# Task statement:
Scan the records that follow, and whenever a line has the word "Disy", copy it.

# Task inputs:
......

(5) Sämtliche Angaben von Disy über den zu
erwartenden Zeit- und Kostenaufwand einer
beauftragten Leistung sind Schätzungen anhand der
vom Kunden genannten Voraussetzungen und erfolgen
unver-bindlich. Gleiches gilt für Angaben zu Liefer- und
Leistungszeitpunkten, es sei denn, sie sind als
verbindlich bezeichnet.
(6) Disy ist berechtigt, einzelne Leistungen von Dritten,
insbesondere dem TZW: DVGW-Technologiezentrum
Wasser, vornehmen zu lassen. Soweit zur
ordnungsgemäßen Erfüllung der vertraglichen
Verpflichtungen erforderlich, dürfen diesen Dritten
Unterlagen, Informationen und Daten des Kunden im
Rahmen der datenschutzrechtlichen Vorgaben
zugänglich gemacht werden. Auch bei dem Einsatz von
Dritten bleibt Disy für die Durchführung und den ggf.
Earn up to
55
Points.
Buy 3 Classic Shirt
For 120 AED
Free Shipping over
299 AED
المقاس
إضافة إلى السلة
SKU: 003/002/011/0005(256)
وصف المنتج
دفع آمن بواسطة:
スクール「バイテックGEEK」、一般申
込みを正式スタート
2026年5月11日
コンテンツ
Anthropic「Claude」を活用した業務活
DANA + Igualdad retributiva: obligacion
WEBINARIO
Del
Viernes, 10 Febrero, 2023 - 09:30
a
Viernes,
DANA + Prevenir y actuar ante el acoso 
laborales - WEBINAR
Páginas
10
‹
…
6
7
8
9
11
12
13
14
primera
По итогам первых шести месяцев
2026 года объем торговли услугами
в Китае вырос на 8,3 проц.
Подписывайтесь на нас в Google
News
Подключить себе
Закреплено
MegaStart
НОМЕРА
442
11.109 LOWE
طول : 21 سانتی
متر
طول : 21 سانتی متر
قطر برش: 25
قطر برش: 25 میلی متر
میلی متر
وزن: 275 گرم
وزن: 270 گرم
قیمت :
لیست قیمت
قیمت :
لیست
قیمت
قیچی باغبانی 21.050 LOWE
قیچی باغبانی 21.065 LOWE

......

# Answer for this exercise:
(5) Sämtliche Angaben von Disy über den zu
(6) Disy ist berechtigt, einzelne Leistungen von Dritten,
Dritten bleibt Disy für die Durchführung und den ggf.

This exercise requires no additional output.